There is a wide selection of feeder types to consider in establishing your first feeding station. Different types of feeders require varying levels of care and attract different species. Consider several different types of feeders to maximize the variety of birds you attract. When purchasing a new feeder, start by selecting one that is easy to fill and easy to clean. Weather resistant cedar or redwood is a good choice for wooden feeders but other types of wood are acceptable. Avoid chemically treated lumber. The types of birds that show up at your feeder will also vary by your location and the time of year.


Ground feeding is the easiest and quickest way to get started. Spreading seed, cracked corn, bread crumbs, raisins and peanuts can attract a variety of species. The area should be dry and the ground feeding area rotated every several days unless it can be washed down. It is best not to add additional feed below hanging feeders. Do not put out more than one day supply of food. (Time and experience will help you establish the correct amount.)

Attracted Species:
Sparrows, doves, quail, towhees, flickers, thrashers, juncos, cardinals


Platform feeders are easy to maintain and attract a wide variety of species. Long, narrow platforms encourage birds to feed from the edge, limiting contamination of the station. A wide variety of seed, nuts, fruit, and egg shells can be used on a platform feeder.

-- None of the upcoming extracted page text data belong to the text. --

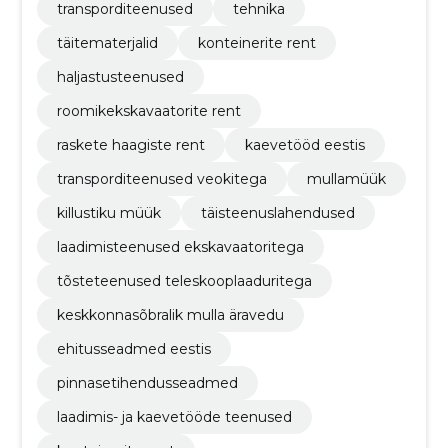
transporditeenused
tehnika
täitematerjalid
konteinerite rent
haljastusteenused
roomikekskavaatorite rent
raskete haagiste rent
kaevetööd eestis
transporditeenused veokitega
mullamüük
killustiku müük
täisteenuslahendused
laadimisteenused ekskavaatoritega
tõsteteenused teleskooplaaduritega
keskkonnasõbralik mulla äravedu
ehitusseadmed eestis
pinnasetihendusseadmed
laadimis- ja kaevetööde teenused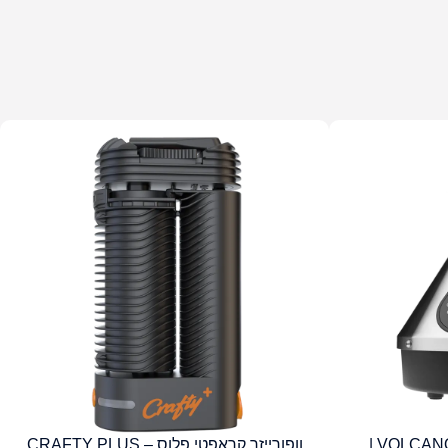
VOLCANO HYBRID VAPORIZER |
וופורייזר קראפטי פלוס – CRAFTY PLUS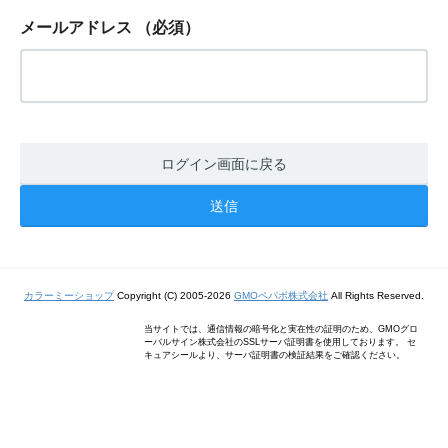
メールアドレス
（必須）
ログイン画面に戻る
カラーミーショップ
Copyright (C) 2005-2026
GMOペパボ株式会社
All Rights Reserved.
当サイトでは、通信情報の暗号化と実在性の証明のため、GMOグロ
ーバルサイン株式会社のSSLサーバ証明書を使用しております。 セ
キュアシールより、サーバ証明書の検証結果をご確認ください。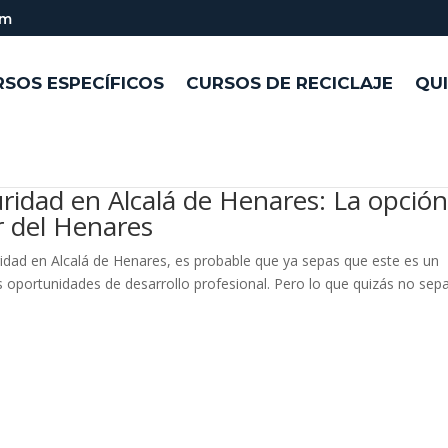
om
SOS ESPECÍFICOS
CURSOS DE RECICLAJE
QU
uridad en Alcalá de Henares: La opció
r del Henares
ridad en Alcalá de Henares, es probable que ya sepas que este es un
s oportunidades de desarrollo profesional. Pero lo que quizás no sep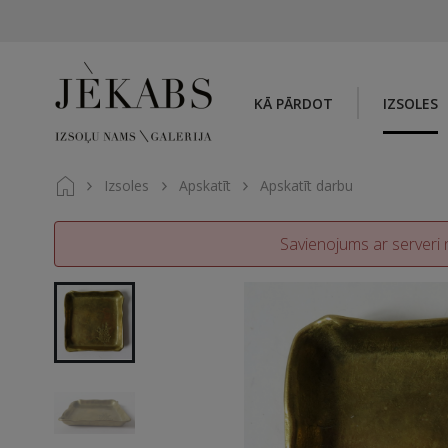
KĀ PĀRDOT
IZSOLES
Izsoles
Apskatīt
Apskatīt darbu
Savienojums ar serveri n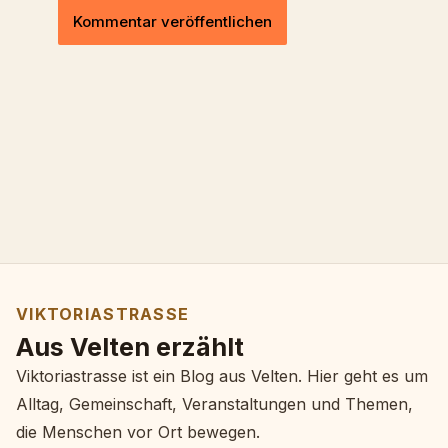
VIKTORIASTRASSE
Aus Velten erzählt
Viktoriastrasse ist ein Blog aus Velten. Hier geht es um
Alltag, Gemeinschaft, Veranstaltungen und Themen,
die Menschen vor Ort bewegen.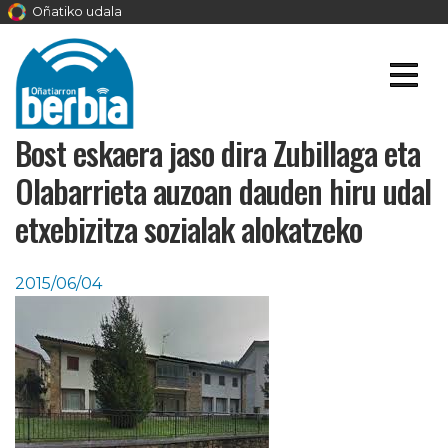
Oñatiko udala
Bost eskaera jaso dira Zubillaga eta
Olabarrieta auzoan dauden hiru udal
etxebizitza sozialak alokatzeko
2015/06/04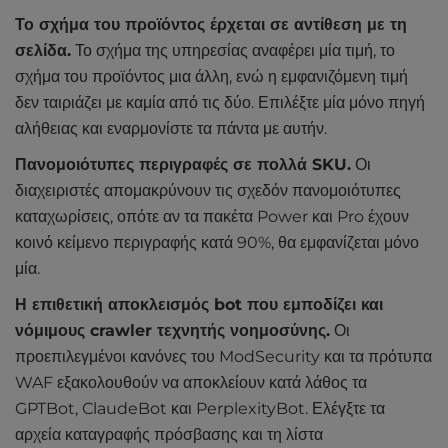
Το σχήμα του προϊόντος έρχεται σε αντίθεση με τη
σελίδα.
Το σχήμα της υπηρεσίας αναφέρει μία τιμή, το
σχήμα του προϊόντος μια άλλη, ενώ η εμφανιζόμενη τιμή
δεν ταιριάζει με καμία από τις δύο. Επιλέξτε μία μόνο πηγή
αλήθειας και εναρμονίστε τα πάντα με αυτήν.
Πανομοιότυπες περιγραφές σε πολλά SKU.
Οι
διαχειριστές απομακρύνουν τις σχεδόν πανομοιότυπες
καταχωρίσεις, οπότε αν τα πακέτα Power και Pro έχουν
κοινό κείμενο περιγραφής κατά 90%, θα εμφανίζεται μόνο
μία.
Η επιθετική αποκλεισμός bot που εμποδίζει και
νόμιμους crawler τεχνητής νοημοσύνης.
Οι
προεπιλεγμένοι κανόνες του ModSecurity και τα πρότυπα
WAF εξακολουθούν να αποκλείουν κατά λάθος τα
GPTBot, ClaudeBot και PerplexityBot. Ελέγξτε τα
αρχεία καταγραφής πρόσβασης και τη λίστα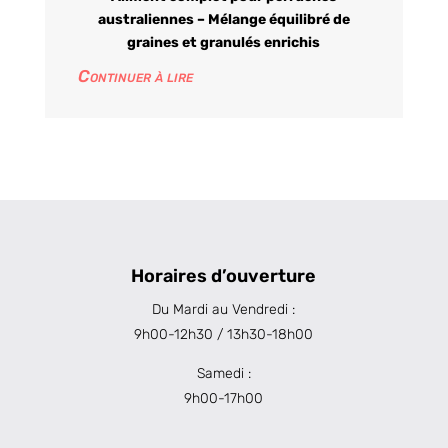
australiennes – Mélange équilibré de
graines et granulés enrichis
Continuer à lire
Horaires d’ouverture
Du Mardi au Vendredi :
9h00-12h30 / 13h30-18h00
Samedi :
9h00-17h00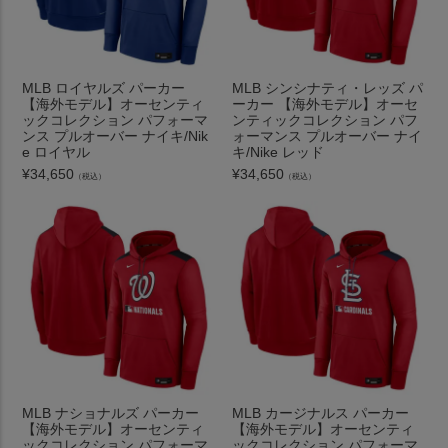
MLB ロイヤルズ パーカー
MLB シンシナティ・レッズ パ
【海外モデル】オーセンティ
ーカー 【海外モデル】オーセ
ックコレクション パフォーマ
ンティックコレクション パフ
ンス プルオーバー ナイキ/Nik
ォーマンス プルオーバー ナイ
e ロイヤル
キ/Nike レッド
¥
34,650
¥
34,650
（税込）
（税込）
MLB ナショナルズ パーカー
MLB カージナルス パーカー
【海外モデル】オーセンティ
【海外モデル】オーセンティ
ックコレクション パフォーマ
ックコレクション パフォーマ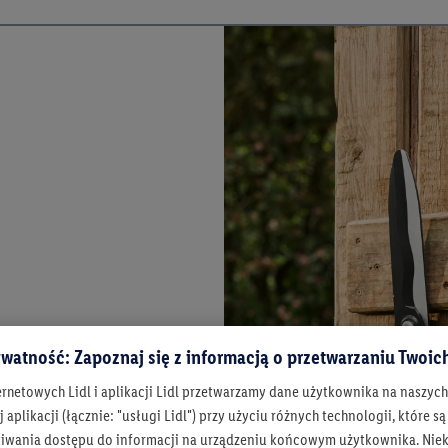
watność: Zapoznaj się z informacją o przetwarzaniu Twoi
ernetowych Lidl i aplikacji Lidl przetwarzamy dane użytkownika na naszyc
 aplikacji (łącznie: "usługi Lidl") przy użyciu różnych technologii, które
iwania dostępu do informacji na urządzeniu końcowym użytkownika. Niekt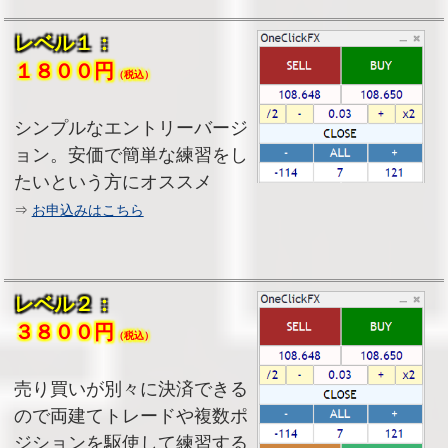
レベル１：
１８００円
（税込）
シンプルなエントリーバージ
ョン。安価で簡単な練習をし
たいという方にオススメ
⇒
お申込みはこちら
レベル２：
３８００円
（税込）
売り買いが別々に決済できる
ので両建てトレードや複数ポ
ジションを駆使して練習する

Keep the platform clean and put out only a 1 or 2 day supply of food at a time. Some platform feeders have a second, often wire mesh platform below for catching hulls and uneaten seed.

Attracted Species:
Sparrows, finches, chickadees, titmice, nuthatches, blackbirds, wrens, cardinals, jays, woodpeckers, tanagers, orioles, cardinals


Hopper feeders can also attract a wide variety of birds. Hopper feeders are a snap to fill and the easy perching attracts ground feeders as well as many other species. A variety of seed can be dispensed in a hopper feeder which can hold several days to a couple of weeks supply of food.

Watch for mold growing in feed that has been in a hopper feeder for an extended period. Clean hopper feeders on a regular basis.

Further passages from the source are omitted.